• **REQUIREMENT**
Retype, word for word, each line between the lines holding "has width=613, height=2576." and "Image resolution: width=457", inclusive, and leave the rest of the data alone.

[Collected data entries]
++++++++++

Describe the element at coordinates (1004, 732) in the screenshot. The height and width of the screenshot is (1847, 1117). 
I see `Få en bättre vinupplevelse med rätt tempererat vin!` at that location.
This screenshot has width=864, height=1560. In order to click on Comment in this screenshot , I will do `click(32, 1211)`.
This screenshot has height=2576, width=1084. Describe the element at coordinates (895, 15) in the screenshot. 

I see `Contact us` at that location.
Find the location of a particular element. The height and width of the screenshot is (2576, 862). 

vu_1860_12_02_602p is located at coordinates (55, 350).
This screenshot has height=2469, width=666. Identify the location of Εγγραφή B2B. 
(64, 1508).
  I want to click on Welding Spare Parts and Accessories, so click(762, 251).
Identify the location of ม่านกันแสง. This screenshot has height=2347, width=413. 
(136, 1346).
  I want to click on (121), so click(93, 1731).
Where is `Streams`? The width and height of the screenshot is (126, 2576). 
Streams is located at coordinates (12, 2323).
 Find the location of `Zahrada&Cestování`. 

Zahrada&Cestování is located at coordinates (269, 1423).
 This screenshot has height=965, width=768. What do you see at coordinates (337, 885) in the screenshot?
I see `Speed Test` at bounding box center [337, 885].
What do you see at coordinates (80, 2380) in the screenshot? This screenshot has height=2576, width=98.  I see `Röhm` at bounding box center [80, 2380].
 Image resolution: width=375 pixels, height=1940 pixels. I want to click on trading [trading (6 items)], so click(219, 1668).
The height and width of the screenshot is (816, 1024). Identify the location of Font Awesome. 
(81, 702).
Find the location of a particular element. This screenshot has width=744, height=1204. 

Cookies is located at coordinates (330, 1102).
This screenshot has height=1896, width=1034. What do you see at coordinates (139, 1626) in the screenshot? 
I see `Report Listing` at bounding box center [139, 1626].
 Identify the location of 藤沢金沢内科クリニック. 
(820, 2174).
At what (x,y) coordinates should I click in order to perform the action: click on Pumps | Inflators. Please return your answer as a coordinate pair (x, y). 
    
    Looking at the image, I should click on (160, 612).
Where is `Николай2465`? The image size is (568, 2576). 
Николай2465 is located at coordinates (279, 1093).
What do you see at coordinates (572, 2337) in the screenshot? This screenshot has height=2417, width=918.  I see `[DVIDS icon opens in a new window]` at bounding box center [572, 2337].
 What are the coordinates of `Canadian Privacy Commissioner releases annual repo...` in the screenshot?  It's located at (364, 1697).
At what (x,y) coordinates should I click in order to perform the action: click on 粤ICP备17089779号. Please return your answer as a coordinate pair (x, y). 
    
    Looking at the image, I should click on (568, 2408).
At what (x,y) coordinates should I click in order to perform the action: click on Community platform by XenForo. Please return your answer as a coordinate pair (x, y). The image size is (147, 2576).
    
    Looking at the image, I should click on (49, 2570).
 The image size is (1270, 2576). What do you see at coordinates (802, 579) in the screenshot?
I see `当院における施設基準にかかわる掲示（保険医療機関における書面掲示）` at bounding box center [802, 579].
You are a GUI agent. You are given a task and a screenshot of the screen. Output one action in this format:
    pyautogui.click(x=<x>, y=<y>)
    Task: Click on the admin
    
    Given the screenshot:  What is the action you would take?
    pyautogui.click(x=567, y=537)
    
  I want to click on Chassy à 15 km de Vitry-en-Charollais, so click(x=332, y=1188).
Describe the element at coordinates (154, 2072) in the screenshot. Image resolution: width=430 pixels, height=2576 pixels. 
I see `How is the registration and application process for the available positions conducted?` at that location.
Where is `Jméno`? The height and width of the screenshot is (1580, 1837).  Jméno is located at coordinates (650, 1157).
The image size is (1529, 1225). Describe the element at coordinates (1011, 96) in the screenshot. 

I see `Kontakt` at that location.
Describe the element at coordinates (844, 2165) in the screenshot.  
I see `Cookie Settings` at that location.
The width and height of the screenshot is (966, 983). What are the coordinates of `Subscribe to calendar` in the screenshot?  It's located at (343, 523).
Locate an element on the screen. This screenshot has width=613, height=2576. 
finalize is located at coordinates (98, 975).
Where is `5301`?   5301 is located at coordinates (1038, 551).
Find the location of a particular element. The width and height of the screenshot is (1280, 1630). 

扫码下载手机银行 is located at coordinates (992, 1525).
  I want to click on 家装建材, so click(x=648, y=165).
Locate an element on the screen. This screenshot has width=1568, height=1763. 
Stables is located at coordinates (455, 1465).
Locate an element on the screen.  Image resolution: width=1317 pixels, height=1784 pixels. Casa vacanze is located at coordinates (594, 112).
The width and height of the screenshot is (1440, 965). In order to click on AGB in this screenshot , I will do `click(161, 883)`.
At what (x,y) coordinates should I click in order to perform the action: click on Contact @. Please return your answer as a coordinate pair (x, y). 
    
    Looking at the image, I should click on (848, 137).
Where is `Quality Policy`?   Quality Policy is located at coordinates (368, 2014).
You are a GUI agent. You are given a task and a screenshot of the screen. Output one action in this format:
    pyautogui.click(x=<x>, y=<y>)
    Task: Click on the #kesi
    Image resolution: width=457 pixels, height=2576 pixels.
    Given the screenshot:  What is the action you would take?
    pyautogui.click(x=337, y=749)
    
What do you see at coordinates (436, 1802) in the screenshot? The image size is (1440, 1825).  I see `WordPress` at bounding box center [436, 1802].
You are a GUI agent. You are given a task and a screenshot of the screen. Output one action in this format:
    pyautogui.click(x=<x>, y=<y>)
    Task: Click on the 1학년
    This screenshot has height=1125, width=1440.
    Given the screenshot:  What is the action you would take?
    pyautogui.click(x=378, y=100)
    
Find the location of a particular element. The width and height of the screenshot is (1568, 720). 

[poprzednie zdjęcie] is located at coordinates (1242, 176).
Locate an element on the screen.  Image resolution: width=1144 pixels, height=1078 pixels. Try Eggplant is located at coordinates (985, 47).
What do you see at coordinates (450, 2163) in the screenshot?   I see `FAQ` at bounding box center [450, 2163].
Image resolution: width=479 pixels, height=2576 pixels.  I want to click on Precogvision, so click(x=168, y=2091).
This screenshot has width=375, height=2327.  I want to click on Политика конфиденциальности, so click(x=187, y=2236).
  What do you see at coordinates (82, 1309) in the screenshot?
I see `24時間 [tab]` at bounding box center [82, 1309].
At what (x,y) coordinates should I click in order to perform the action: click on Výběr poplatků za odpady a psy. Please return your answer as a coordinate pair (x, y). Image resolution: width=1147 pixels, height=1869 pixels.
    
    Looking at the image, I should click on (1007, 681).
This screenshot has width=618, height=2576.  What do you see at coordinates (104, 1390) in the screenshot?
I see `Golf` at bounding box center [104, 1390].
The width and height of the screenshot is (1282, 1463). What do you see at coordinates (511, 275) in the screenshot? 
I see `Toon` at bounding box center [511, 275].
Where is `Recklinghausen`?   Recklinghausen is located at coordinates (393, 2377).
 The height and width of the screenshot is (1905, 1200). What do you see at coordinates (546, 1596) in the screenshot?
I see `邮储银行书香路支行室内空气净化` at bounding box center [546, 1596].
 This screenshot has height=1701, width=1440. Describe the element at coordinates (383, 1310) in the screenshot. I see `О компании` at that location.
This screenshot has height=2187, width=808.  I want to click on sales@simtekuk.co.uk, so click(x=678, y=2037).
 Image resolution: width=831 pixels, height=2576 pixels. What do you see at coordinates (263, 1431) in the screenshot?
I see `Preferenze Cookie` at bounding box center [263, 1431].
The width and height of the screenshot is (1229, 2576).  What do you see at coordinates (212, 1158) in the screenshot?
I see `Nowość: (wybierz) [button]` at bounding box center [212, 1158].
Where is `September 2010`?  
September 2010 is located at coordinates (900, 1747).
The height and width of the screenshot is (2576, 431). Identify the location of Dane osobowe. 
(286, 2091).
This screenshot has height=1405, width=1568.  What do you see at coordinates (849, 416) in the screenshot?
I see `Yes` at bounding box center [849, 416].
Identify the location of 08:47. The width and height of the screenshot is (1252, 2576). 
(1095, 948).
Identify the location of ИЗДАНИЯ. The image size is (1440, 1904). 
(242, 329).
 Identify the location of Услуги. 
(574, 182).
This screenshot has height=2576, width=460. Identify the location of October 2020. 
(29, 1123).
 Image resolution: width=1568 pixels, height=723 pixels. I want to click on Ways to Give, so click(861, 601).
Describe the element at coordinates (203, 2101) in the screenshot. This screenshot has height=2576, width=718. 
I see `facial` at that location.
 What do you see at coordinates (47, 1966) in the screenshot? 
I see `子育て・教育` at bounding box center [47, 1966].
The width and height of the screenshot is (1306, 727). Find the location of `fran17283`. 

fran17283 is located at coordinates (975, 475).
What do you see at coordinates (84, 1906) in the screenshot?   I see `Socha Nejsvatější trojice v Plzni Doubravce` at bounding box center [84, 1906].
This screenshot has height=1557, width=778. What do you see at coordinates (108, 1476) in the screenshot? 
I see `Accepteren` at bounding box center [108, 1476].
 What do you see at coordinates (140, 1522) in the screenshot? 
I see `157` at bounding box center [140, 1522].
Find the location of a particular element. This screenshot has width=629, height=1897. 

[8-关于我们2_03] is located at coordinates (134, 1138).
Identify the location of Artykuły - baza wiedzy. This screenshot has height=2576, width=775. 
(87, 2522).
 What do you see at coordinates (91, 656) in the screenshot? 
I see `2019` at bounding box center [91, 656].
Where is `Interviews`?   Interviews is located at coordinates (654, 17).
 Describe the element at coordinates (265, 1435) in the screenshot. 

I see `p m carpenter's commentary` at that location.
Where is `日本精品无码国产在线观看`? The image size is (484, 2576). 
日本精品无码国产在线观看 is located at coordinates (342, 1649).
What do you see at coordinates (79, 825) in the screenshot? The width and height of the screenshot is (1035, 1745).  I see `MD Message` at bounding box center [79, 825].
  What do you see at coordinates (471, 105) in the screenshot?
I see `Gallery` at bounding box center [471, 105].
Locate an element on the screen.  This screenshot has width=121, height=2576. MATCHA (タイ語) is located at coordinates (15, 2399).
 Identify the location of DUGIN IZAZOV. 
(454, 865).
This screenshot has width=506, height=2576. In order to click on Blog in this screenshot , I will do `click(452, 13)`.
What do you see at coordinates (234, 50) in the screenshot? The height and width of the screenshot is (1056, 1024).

++++++++++

• **ANSWER SPACE**
Locate an element on the screen. This screenshot has width=613, height=2576. 
finalize is located at coordinates (98, 975).
Where is `5301`?   5301 is located at coordinates (1038, 551).
Find the location of a particular element. The width and height of the screenshot is (1280, 1630). 

扫码下载手机银行 is located at coordinates (992, 1525).
  I want to click on 家装建材, so click(x=648, y=165).
Locate an element on the screen. This screenshot has width=1568, height=1763. 
Stables is located at coordinates (455, 1465).
Locate an element on the screen.  Image resolution: width=1317 pixels, height=1784 pixels. Casa vacanze is located at coordinates (594, 112).
The width and height of the screenshot is (1440, 965). In order to click on AGB in this screenshot , I will do `click(161, 883)`.
At what (x,y) coordinates should I click in order to perform the action: click on Contact @. Please return your answer as a coordinate pair (x, y). 
    
    Looking at the image, I should click on (848, 137).
Where is `Quality Policy`?   Quality Policy is located at coordinates (368, 2014).
You are a GUI agent. You are given a task and a screenshot of the screen. Output one action in this format:
    pyautogui.click(x=<x>, y=<y>)
    Task: Click on the #kesi
    Image resolution: width=457 pixels, height=2576 pixels.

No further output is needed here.